[Listed records]:
● ● ● ●
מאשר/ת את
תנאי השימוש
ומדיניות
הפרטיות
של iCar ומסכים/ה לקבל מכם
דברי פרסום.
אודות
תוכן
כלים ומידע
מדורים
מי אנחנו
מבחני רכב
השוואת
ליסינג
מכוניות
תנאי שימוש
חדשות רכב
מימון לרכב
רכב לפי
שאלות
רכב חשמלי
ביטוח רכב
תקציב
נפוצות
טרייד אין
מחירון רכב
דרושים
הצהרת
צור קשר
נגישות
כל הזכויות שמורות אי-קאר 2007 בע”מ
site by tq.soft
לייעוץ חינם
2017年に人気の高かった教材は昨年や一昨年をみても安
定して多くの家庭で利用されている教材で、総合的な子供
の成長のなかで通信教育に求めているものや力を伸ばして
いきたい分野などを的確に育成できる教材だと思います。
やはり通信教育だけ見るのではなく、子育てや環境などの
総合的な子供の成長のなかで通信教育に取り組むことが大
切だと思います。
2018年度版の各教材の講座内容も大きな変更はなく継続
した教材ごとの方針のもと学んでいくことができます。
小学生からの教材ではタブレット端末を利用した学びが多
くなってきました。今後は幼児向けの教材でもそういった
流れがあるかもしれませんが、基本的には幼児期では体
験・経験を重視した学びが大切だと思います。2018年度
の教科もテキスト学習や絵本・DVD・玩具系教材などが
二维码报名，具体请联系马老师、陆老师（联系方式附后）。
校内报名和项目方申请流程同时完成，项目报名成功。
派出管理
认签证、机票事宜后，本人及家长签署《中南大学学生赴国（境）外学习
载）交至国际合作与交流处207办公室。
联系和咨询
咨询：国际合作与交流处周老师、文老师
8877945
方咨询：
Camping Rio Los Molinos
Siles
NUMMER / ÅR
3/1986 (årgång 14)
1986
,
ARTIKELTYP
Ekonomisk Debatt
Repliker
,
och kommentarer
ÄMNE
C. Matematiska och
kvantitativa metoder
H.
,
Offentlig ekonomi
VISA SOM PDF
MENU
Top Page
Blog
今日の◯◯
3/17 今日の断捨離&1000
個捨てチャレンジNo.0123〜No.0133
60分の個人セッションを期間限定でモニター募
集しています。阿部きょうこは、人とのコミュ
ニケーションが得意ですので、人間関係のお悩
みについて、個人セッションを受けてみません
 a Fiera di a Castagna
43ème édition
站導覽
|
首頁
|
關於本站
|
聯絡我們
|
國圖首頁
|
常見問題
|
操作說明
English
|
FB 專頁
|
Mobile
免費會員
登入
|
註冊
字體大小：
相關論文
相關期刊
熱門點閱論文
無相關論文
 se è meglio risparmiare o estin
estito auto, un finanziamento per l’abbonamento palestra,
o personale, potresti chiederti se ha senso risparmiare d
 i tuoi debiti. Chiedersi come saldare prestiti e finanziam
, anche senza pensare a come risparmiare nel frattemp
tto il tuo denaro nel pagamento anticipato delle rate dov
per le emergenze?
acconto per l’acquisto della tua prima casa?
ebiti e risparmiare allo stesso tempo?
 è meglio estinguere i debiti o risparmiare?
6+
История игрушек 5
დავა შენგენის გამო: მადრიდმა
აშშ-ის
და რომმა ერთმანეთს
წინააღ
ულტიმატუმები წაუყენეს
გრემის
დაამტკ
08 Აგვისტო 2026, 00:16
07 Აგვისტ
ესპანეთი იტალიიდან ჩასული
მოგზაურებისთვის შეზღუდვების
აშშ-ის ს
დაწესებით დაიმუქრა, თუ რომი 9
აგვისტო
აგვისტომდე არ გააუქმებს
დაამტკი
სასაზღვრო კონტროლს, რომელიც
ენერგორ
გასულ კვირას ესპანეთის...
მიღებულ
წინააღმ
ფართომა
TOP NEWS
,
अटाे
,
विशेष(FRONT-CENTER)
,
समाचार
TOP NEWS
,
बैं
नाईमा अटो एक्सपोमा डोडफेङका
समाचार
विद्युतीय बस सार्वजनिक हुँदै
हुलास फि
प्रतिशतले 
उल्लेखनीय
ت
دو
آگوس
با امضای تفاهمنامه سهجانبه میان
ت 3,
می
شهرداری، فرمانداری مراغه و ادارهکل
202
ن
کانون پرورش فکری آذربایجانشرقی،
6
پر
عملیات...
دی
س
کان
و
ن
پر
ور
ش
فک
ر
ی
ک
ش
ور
● ● ● ●
[Task]: Extract every record and return it verbatim.

[Task solution]:
מאשר/ת את
תנאי השימוש
ומדיניות
הפרטיות
של iCar ומסכים/ה לקבל מכם
דברי פרסום.
אודות
תוכן
כלים ומידע
מדורים
מי אנחנו
מבחני רכב
השוואת
ליסינג
מכוניות
תנאי שימוש
חדשות רכב
מימון לרכב
רכב לפי
שאלות
רכב חשמלי
ביטוח רכב
תקציב
נפוצות
טרייד אין
מחירון רכב
דרושים
הצהרת
צור קשר
נגישות
כל הזכויות שמורות אי-קאר 2007 בע”מ
site by tq.soft
לייעוץ חינם
2017年に人気の高かった教材は昨年や一昨年をみても安
定して多くの家庭で利用されている教材で、総合的な子供
の成長のなかで通信教育に求めているものや力を伸ばして
いきたい分野などを的確に育成できる教材だと思います。
やはり通信教育だけ見るのではなく、子育てや環境などの
総合的な子供の成長のなかで通信教育に取り組むことが大
切だと思います。
2018年度版の各教材の講座内容も大きな変更はなく継続
した教材ごとの方針のもと学んでいくことができます。
小学生からの教材ではタブレット端末を利用した学びが多
くなってきました。今後は幼児向けの教材でもそういった
流れがあるかもしれませんが、基本的には幼児期では体
験・経験を重視した学びが大切だと思います。2018年度
の教科もテキスト学習や絵本・DVD・玩具系教材などが
二维码报名，具体请联系马老师、陆老师（联系方式附后）。
校内报名和项目方申请流程同时完成，项目报名成功。
派出管理
认签证、机票事宜后，本人及家长签署《中南大学学生赴国（境）外学习
载）交至国际合作与交流处207办公室。
联系和咨询
咨询：国际合作与交流处周老师、文老师
8877945
方咨询：
Camping Rio Los Molinos
Siles
NUMMER / ÅR
3/1986 (årgång 14)
1986
,
ARTIKELTYP
Ekonomisk Debatt
Repliker
,
och kommentarer
ÄMNE
C. Matematiska och
kvantitativa metoder
H.
,
Offentlig ekonomi
VISA SOM PDF
MENU
Top Page
Blog
今日の◯◯
3/17 今日の断捨離&1000
個捨てチャレンジNo.0123〜No.0133
60分の個人セッションを期間限定でモニター募
集しています。阿部きょうこは、人とのコミュ
ニケーションが得意ですので、人間関係のお悩
みについて、個人セッションを受けてみません
 a Fiera di a Castagna
43ème édition
站導覽
|
首頁
|
關於本站
|
聯絡我們
|
國圖首頁
|
常見問題
|
操作說明
English
|
FB 專頁
|
Mobile
免費會員
登入
|
註冊
字體大小：
相關論文
相關期刊
熱門點閱論文
無相關論文
 se è meglio risparmiare o estin
estito auto, un finanziamento per l’abbonamento palestra,
o personale, potresti chiederti se ha senso risparmiare d
 i tuoi debiti. Chiedersi come saldare prestiti e finanziam
, anche senza pensare a come risparmiare nel frattemp
tto il tuo denaro nel pagamento anticipato delle rate dov
per le emergenze?
acconto per l’acquisto della tua prima casa?
ebiti e risparmiare allo stesso tempo?
 è meglio estinguere i debiti o risparmiare?
6+
История игрушек 5
დავა შენგენის გამო: მადრიდმა
აშშ-ის
და რომმა ერთმანეთს
წინააღ
ულტიმატუმები წაუყენეს
გრემის
დაამტკ
08 Აგვისტო 2026, 00:16
07 Აგვისტ
ესპანეთი იტალიიდან ჩასული
მოგზაურებისთვის შეზღუდვების
აშშ-ის ს
დაწესებით დაიმუქრა, თუ რომი 9
აგვისტო
აგვისტომდე არ გააუქმებს
დაამტკი
სასაზღვრო კონტროლს, რომელიც
ენერგორ
გასულ კვირას ესპანეთის...
მიღებულ
წინააღმ
ფართომა
TOP NEWS
,
अटाे
,
विशेष(FRONT-CENTER)
,
समाचार
TOP NEWS
,
बैं
नाईमा अटो एक्सपोमा डोडफेङका
समाचार
विद्युतीय बस सार्वजनिक हुँदै
हुलास फि
प्रतिशतले 
उल्लेखनीय
ت
دو
آگوس
با امضای تفاهمنامه سهجانبه میان
ت 3,
می
شهرداری، فرمانداری مراغه و ادارهکل
202
ن
کانون پرورش فکری آذربایجانشرقی،
6
پر
عملیات...
دی
س
کان
و
ن
پر
ور
ش
فک
ر
ی
ک
ش
ور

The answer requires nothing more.